We also spoke with a county legislator which was very interesting especially because we got insight into her life and V.I.P. information. I loved today’s class but I kept getting hungry, so I kept eating.

Yes, I did have tacos for dinner.

I appreciated the amount of information that was acquired in such little time.

Speaking with MSNBC producer Stephanie Brumsey

Today we got to speak with MSNBC producer Stephanie Brumsey. I loved her energy and her vibrant personality. She taught me to get out of my comfort zone, take risks, be okay with rejection, and be comfortable with the uncomfortable. She also taught me that no matter who I may be talking to, never shy away from being myself. The reason being, people are more interested in my personality than my skills. Anyone can have those skills but not everyone can have my personality. I’ve learned so much from her and I had so many takeaways from just hearing her story.

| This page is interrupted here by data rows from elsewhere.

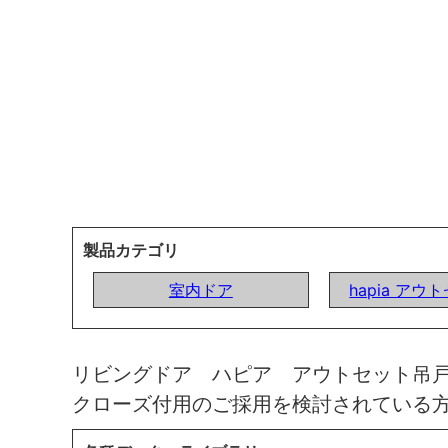
製品カテゴリ
室内ドア
hapia ア
リビングドア ハピア アウトセット吊
クローズ付用のご採用を検討されている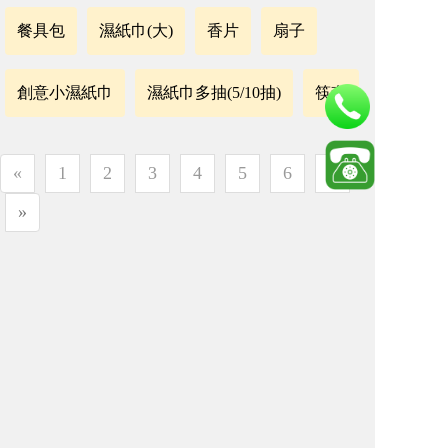
餐具包
濕紙巾(大)
香片
扇子
創意小濕紙巾
濕紙巾多抽(5/10抽)
筷套
«
1
2
3
4
5
6
7
»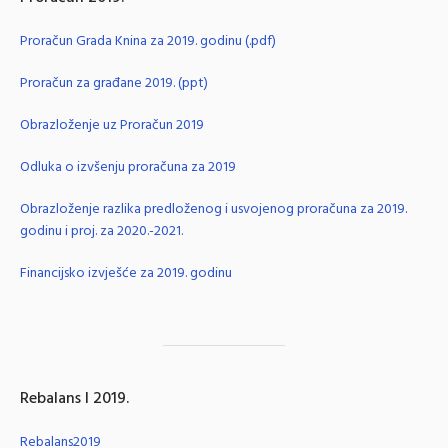
Proračun Grada Knina za 2019. godinu (.pdf)
Proračun za građane 2019. (ppt)
Obrazloženje uz Proračun 2019
Odluka o izvšenju proračuna za 2019
Obrazloženje razlika predloženog i usvojenog proračuna za 2019.
godinu i proj. za 2020.-2021.
Financijsko izvješće za 2019. godinu
Rebalans I 2019.
Rebalans2019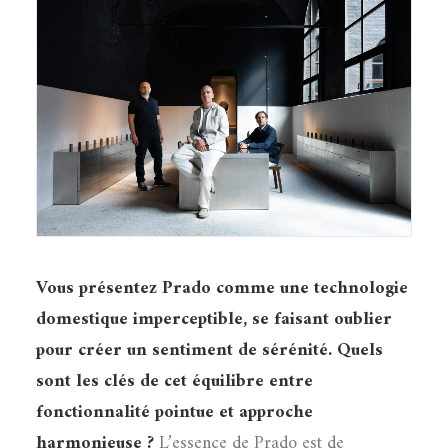
Vous présentez Prado comme une technologie
domestique imperceptible, se faisant oublier
pour créer un sentiment de sérénité. Quels
sont les clés de cet équilibre entre
fonctionnalité pointue et approche
harmonieuse ?
L’essence de Prado est de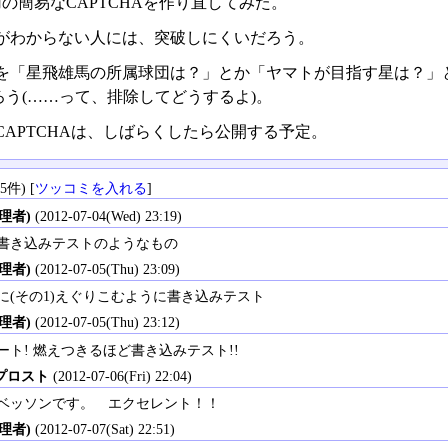
ry用の簡易なCAPTCHAを作り直してみた。
がわからない人には、突破しにくいだろう。
を「星飛雄馬の所属球団は？」とか「ヤマトが目指す星は？」
ろう(……って、排除してどうするよ)。
CAPTCHAは、しばらくしたら公開する予定。
件) [
ツッコミを入れる
]
理者)
(2012-07-04(Wed) 23:19)
書き込みテストのようなもの
理者)
(2012-07-05(Thu) 23:09)
に(その1)えぐりこむように書き込みテスト
理者)
(2012-07-05(Thu) 23:12)
ト! 燃えつきるほど書き込みテスト!!
プロスト
(2012-07-06(Fri) 22:04)
ベッソンです。 エクセレント！！
理者)
(2012-07-07(Sat) 22:51)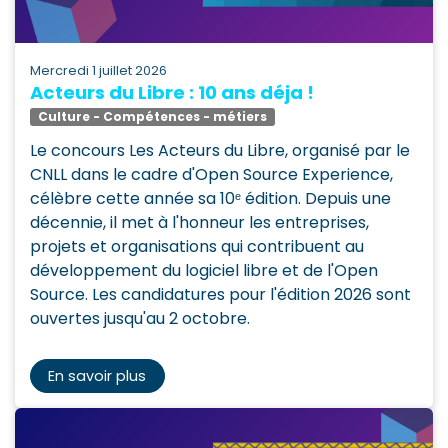
mercredi 1 juillet 2026
Acteurs du Libre : 10 ans déja !
Culture - Compétences - métiers
Le concours Les Acteurs du Libre, organisé par le
CNLL dans le cadre d'Open Source Experience,
célèbre cette année sa 10ᵉ édition. Depuis une
décennie, il met à l'honneur les entreprises,
projets et organisations qui contribuent au
développement du logiciel libre et de l'Open
Source. Les candidatures pour l'édition 2026 sont
ouvertes jusqu'au 2 octobre.
En savoir plus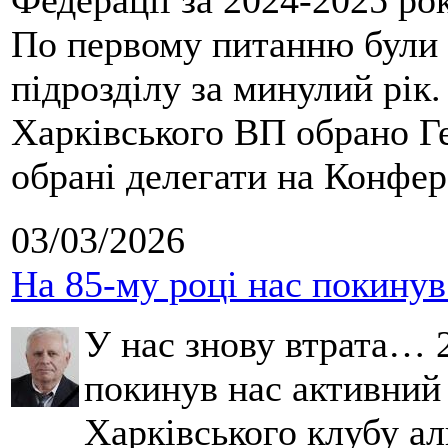
Федерації за 2024-2025 ро
По первому питанню були 
підрозділу за минулий рік
Харківського ВП обрано Ге
обрані делегати на Конфе
03/03/2026
На 85-му році нас покину
У нас знову втрата… 2
покинув нас активний
Харківського клубу ал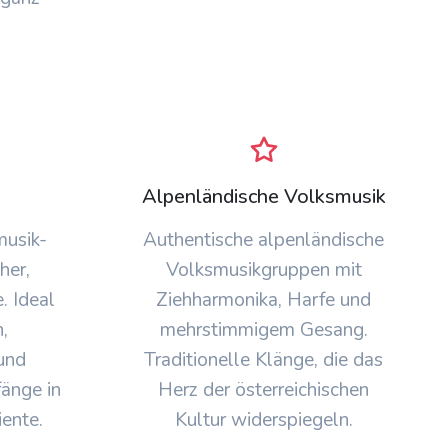
Alpenländische Volksmusik
usik-
Authentische alpenländische
her,
Volksmusikgruppen mit
. Ideal
Ziehharmonika, Harfe und
,
mehrstimmigem Gesang.
und
Traditionelle Klänge, die das
änge in
Herz der österreichischen
ente.
Kultur widerspiegeln.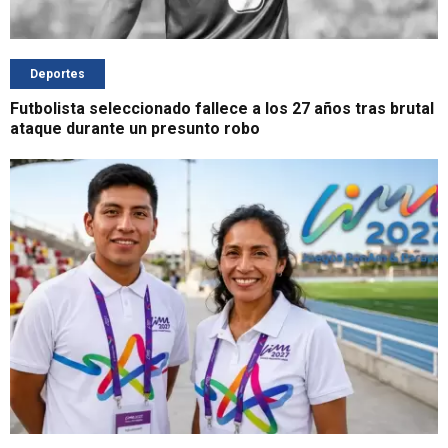
Deportes
Futbolista seleccionado fallece a los 27 años tras brutal
ataque durante un presunto robo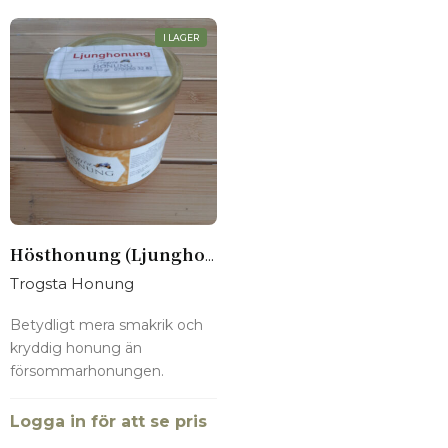
I LAGER
Hösthonung (Ljunghonung)
Trogsta Honung
Betydligt mera smakrik och
kryddig honung än
försommarhonungen.
Logga in för att se pris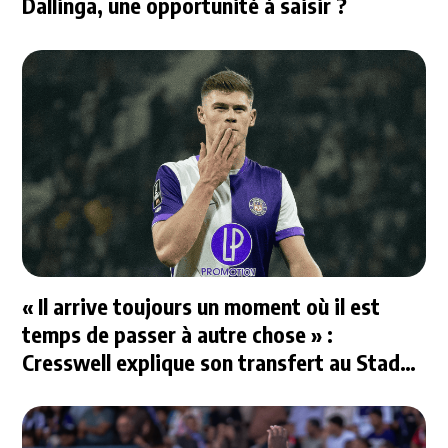
Dallinga, une opportunité à saisir ?
« Il arrive toujours un moment où il est
temps de passer à autre chose » :
Cresswell explique son transfert au Stade
Rennais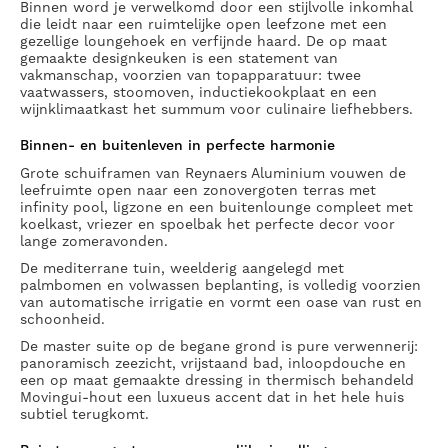
Binnen word je verwelkomd door een stijlvolle inkomhal
die leidt naar een ruimtelijke open leefzone met een
gezellige loungehoek en verfijnde haard. De op maat
gemaakte designkeuken is een statement van
vakmanschap, voorzien van topapparatuur: twee
vaatwassers, stoomoven, inductiekookplaat en een
wijnklimaatkast het summum voor culinaire liefhebbers.
Binnen- en buitenleven in perfecte harmonie
Grote schuiframen van Reynaers Aluminium vouwen de
leefruimte open naar een zonovergoten terras met
infinity pool, ligzone en een buitenlounge compleet met
koelkast, vriezer en spoelbak het perfecte decor voor
lange zomeravonden.
De mediterrane tuin, weelderig aangelegd met
palmbomen en volwassen beplanting, is volledig voorzien
van automatische irrigatie en vormt een oase van rust en
schoonheid.
De master suite op de begane grond is pure verwennerij:
panoramisch zeezicht, vrijstaand bad, inloopdouche en
een op maat gemaakte dressing in thermisch behandeld
Movingui-hout een luxueus accent dat in het hele huis
subtiel terugkomt.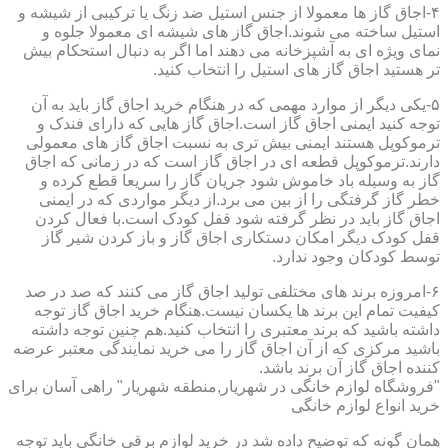
۴-اجاق گاز ها معمولا از جنس استیل ضد زنگ یا ترکیبی از شیشه و
استیل ساخته می شوند.اجاق گاز های شیشه ای معمولا جلوه و
نمای ویژه ای به آشپزخانه می دهند اما اگر به دنبال استحکام بیش
تر هستید اجاق گاز های استیل را انتخاب کنید.
۵-یکی دیگر از موارد مهمی که در هنگام خرید اجاق گاز باید به آن
توجه کنید ایمنی اجاق گاز است.اجاق گاز هایی که دارای فندک و
ترموکوپل هستند ایمنی بیش تری به نسبت اجاق گاز های معمولی
دارند.ترموکوپل قطعه ای در اجاق گاز است که در زمانی که اجاق
گاز به وسیله باد خاموش شود جریان گاز را سریعا قطع کرده و
خطر گاز گرفتگی را از بین می برد.از دیگر مواردی که در ایمنی
اجاق گاز باید در نظر گرفته شود قفل کودک است.با فعال کردن
قفل کودک دیگر امکان دستکاری اجاق گاز و باز کردن شیر گاز
توسط کودکان وجود ندارد.
۶-امروزه برند های مختلفی تولید اجاق گاز می کنند که صد در صد
کیفیت تمام این برند ها یکسان نیست.هنگام خرید اجاق گاز توجه
داشته باشید که برند معتبری را انتخاب کنید.هم چنین توجه داشته
باشید مرکزی که از آن اجاق گاز را می خرید نمایندگی معتبر عرضه
کننده اجاق گاز آن برند باشد.
"فروشگاه لوازم خانگی در شهریار,منطقه شهریار" راهی آسان برای
خرید انواع لوازم خانگی
همان گونه که توضیح داده شد در خرید لوازم برقی خانگی باید توجه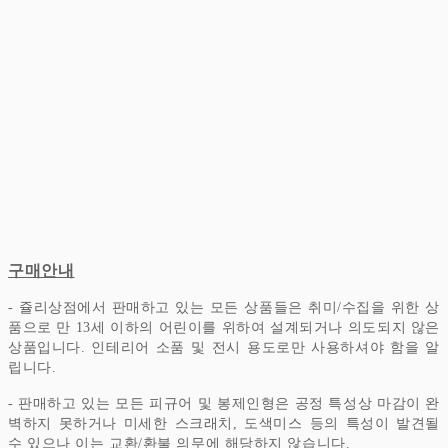
구매안내
- 쥴리상점에서 판매하고 있는 모든 상품들은 취미/수집을 위한 상
품으로 만 13세 이하의 어린이를 위하여 설계되거나 의도되지 않은
상품입니다.
인테리어 소품 및 전시 용도로만 사용하셔야 함을 알
립니다.
- 판매하고 있는 모든 피규어 및 봉제인형은 공정 특성상 마감이 완
벽하지 못하거나 미세한 스크래치, 도색미스 등의 특성이 발견될
수 있으나 이는 교환/환불 의무에 해당하지 않습니다.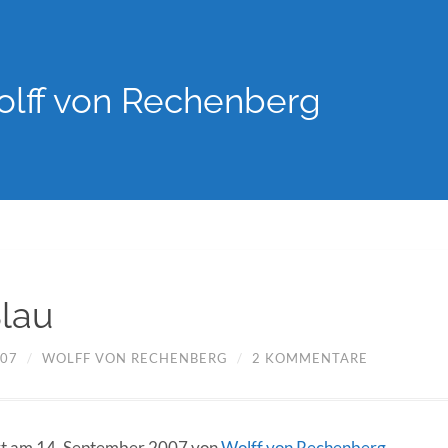
lff von Rechenberg
lau
007
/
WOLFF VON RECHENBERG
/
2 KOMMENTARE
ert am 14. September 2007 von
Wolff von Rechenberg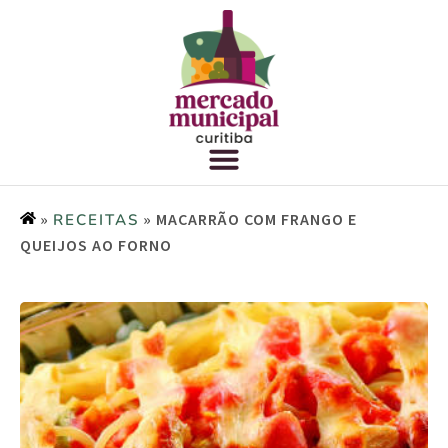
»
»
MACARRÃO COM FRANGO E
RECEITAS
QUEIJOS AO FORNO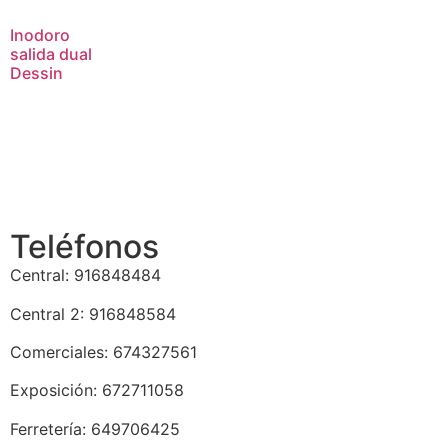
Inodoro
salida dual
Dessin
Teléfonos
Central: 916848484
Central 2: 916848584
Comerciales: 674327561
Exposición: 672711058
Ferretería: 649706425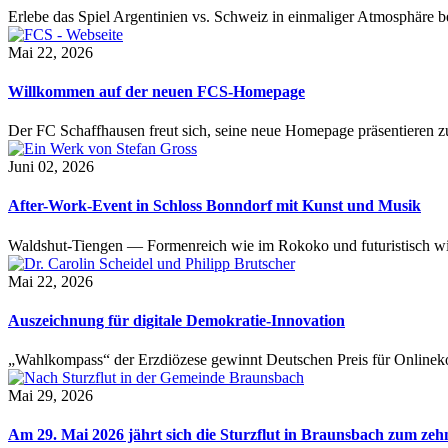
Erlebe das Spiel Argentinien vs. Schweiz in einmaliger Atmosphäre 
Mai 22, 2026
Willkommen auf der neuen FCS-Homepage
Der FC Schaffhausen freut sich, seine neue Homepage präsentieren zu 
Juni 02, 2026
After-Work-Event in Schloss Bonndorf mit Kunst und Musik
Waldshut-Tiengen — Formenreich wie im Rokoko und futuristisch wie
Mai 22, 2026
Auszeichnung für digitale Demokratie-Innovation
„Wahlkompass“ der Erzdiözese gewinnt Deutschen Preis für Onlinekom
Mai 29, 2026
Am 29. Mai 2026 jährt sich die Sturzflut in Braunsbach zum ze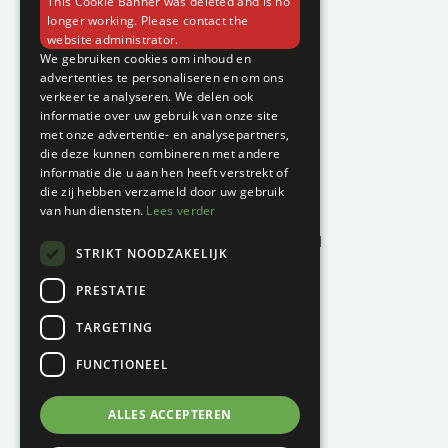
This Cookie Banner was deleted and is no
Contact
longer working. Please contact the
website administrator.
Klantenservice
We gebruiken cookies om inhoud en
advertenties te personaliseren en om ons
verkeer te analyseren. We delen ook
Garantie en klachten
informatie over uw gebruik van onze site
Betaalmethodes
met onze advertentie- en analysepartners,
die deze kunnen combineren met andere
Privacyverklaring
informatie die u aan hen heeft verstrekt of
Algemene voorwaarden
die zij hebben verzameld door uw gebruik
van hun diensten.
Lees verder
Levertijd en kosten
Herroepingsrecht & bedenktijd
STRIKT NOODZAKELIJK
Waar vind je ons?
PRESTATIE
Hoofddiep 66
TARGETING
9354 AS, Zevenhuizen
FUNCTIONEEL
KVK:
01124270
BTW:
NL001447694B61
ALLES ACCEPTEREN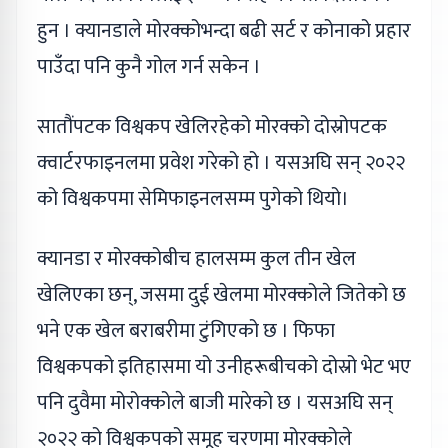
हुन । क्यानडाले मोरक्कोभन्दा बढी सर्ट र कोनाको प्रहार
पाउँदा पनि कुनै गोल गर्न सकेन ।
सातौंपटक विश्वकप खेलिरहेको मोरक्को दोस्रोपटक
क्वार्टरफाइनलमा प्रवेश गरेको हो । यसअघि सन् २०२२
को विश्वकपमा सेमिफाइनलसम्म पुगेको थियो।
क्यानडा र मोरक्कोबीच हालसम्म कुल तीन खेल
खेलिएका छन्, जसमा दुई खेलमा मोरक्कोले जितेको छ
भने एक खेल बराबरीमा टुंगिएको छ । फिफा
विश्वकपको इतिहासमा यो उनीहरूबीचको दोस्रो भेट भए
पनि दुवैमा मोरोक्कोले बाजी मारेको छ । यसअघि सन्
२०२२ को विश्वकपको समूह चरणमा मोरक्कोले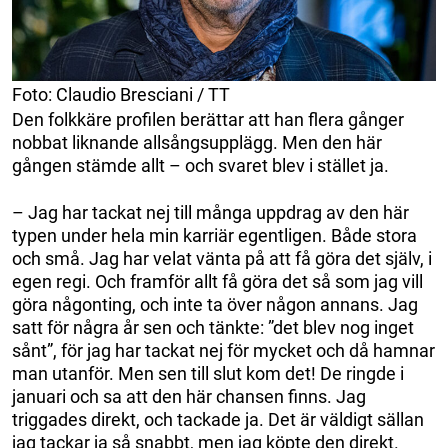
Foto: Claudio Bresciani / TT
Den folkkäre profilen berättar att han flera gånger
nobbat liknande allsångsupplägg. Men den här
gången stämde allt – och svaret blev i stället ja.
– Jag har tackat nej till många uppdrag av den här
typen under hela min karriär egentligen. Både stora
och små. Jag har velat vänta på att få göra det själv, i
egen regi. Och framför allt få göra det så som jag vill
göra någonting, och inte ta över någon annans. Jag
satt för några år sen och tänkte: ”det blev nog inget
sånt”, för jag har tackat nej för mycket och då hamnar
man utanför. Men sen till slut kom det! De ringde i
januari och sa att den här chansen finns. Jag
triggades direkt, och tackade ja. Det är väldigt sällan
jag tackar ja så snabbt, men jag köpte den direkt.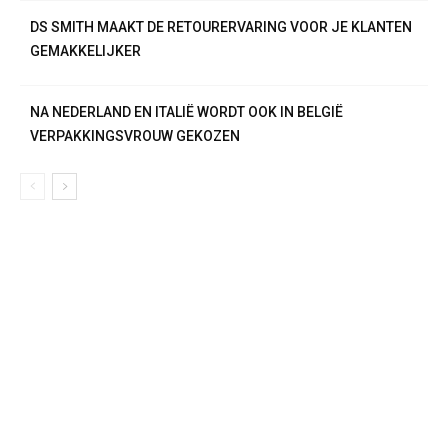
DS SMITH MAAKT DE RETOURERVARING VOOR JE KLANTEN
GEMAKKELIJKER
NA NEDERLAND EN ITALIË WORDT OOK IN BELGIË
VERPAKKINGSVROUW GEKOZEN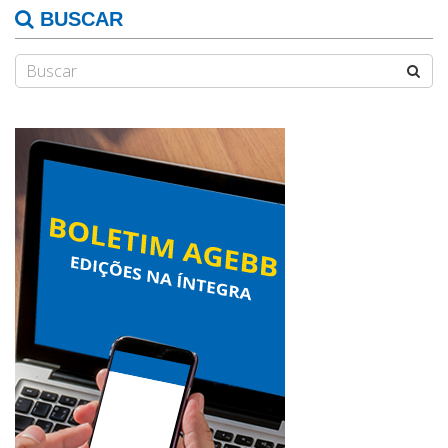
BUSCAR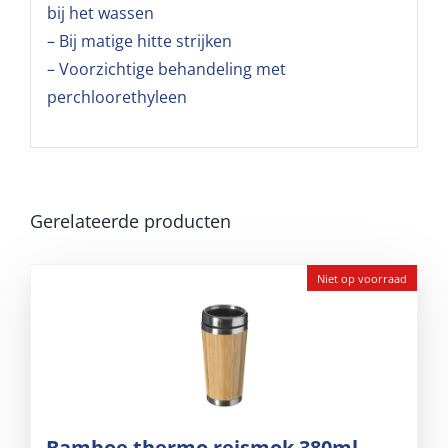
bij het wassen
– Bij matige hitte strijken
– Voorzichtige behandeling met
perchloorethyleen
Gerelateerde producten
Niet op voorraad
Bamboe thermo reismok 380ml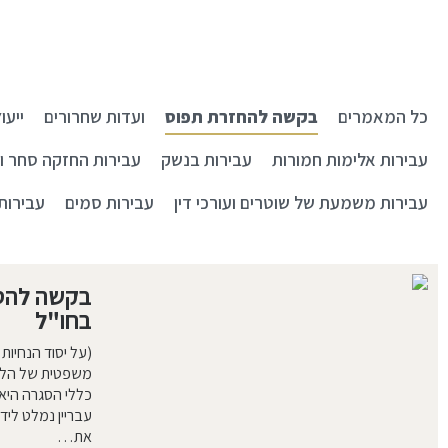
כל המאמרים
בקשה להחזרת תפוס
ועדות שחרורים
ייעו
עבירות אלימות חמורות
עבירות בנשק
עבירות החזקה סחר וי
עבירות משמעת של שוטרים ועורכי דין
עבירות סמים
עבירות
בקשה להס
בחו"ל
(על יסוד הנחיו
משפטית של הלש
כללי הסגרה היא
עבריין נמלט ליד
את…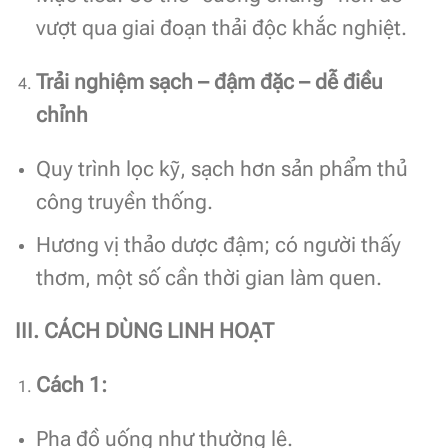
vượt qua giai đoạn thải độc khắc nghiệt.
Trải nghiệm sạch – đậm đặc – dễ điều
chỉnh
Quy trình lọc kỹ, sạch hơn sản phẩm thủ
công truyền thống.
Hương vị thảo dược đậm; có người thấy
thơm, một số cần thời gian làm quen.
III. CÁCH DÙNG LINH HOẠT
Cách 1:
Pha đồ uống như thường lệ.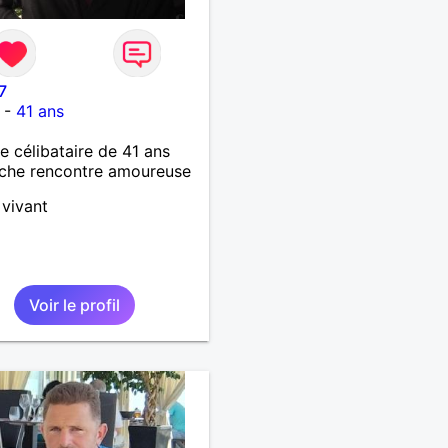
7
-
41 ans
célibataire de 41 ans
che rencontre amoureuse
 vivant
Voir le profil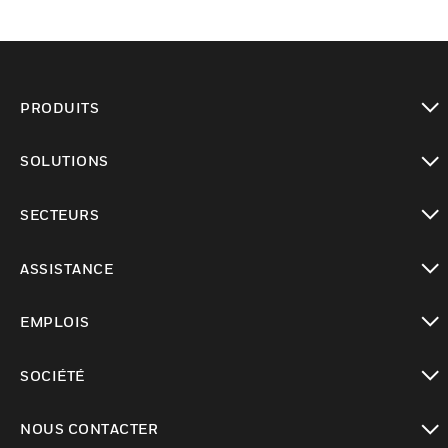
PRODUITS
toggle view
SOLUTIONS
toggle view
SECTEURS
toggle view
ASSISTANCE
toggle view
EMPLOIS
toggle view
SOCIÉTÉ
toggle view
NOUS CONTACTER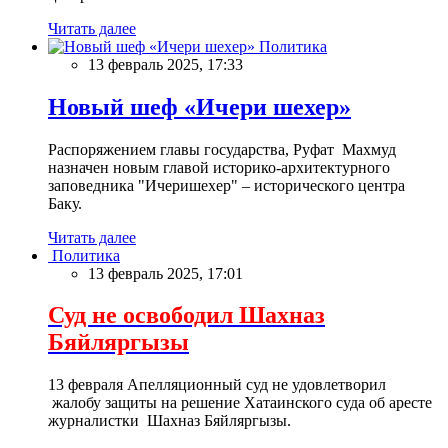
Читать далее
Политика
13 февраль 2025, 17:33
Новый шеф «Ичери шехер»
Распоряжением главы государства, Руфат Махмуд
назначен новым главой историко-архитектурного
заповедника "Ичеришехер" – исторического центра
Баку.
Читать далее
Политика
13 февраль 2025, 17:01
Суд не освободил Шахназ
Бяйляргызы
13 февраля Апелляционный суд не удовлетворил
жалобу защиты на решение Хатаинского суда об аресте
журналистки Шахназ Бяйляргызы.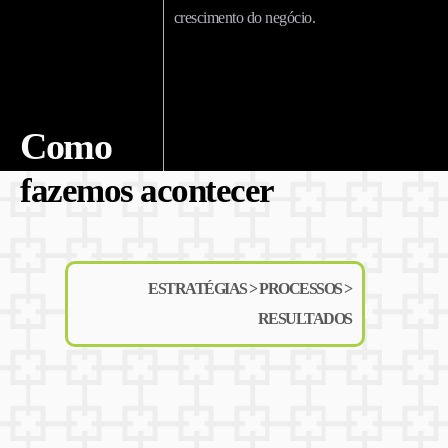
crescimento do negócio.
Como
fazemos acontecer
ESTRATÉGIAS > PROCESSOS >
RESULTADOS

Something that she said stuck with me: “Some people will tell you the world, if you allow them to.” When I heard that, my eyes instantly lit up. I felt deeply attached to that quote because of how quickly I could relate it back to my life and the conversations I’ve had with people.

I also asked her about her personal experiences with letting feelings get in the way of information she puts out. Through asking, I learned about the distinction between bias and point of view, which was interesting because it made me think of how people have to step out of who they are in order to deliver trustworthy news.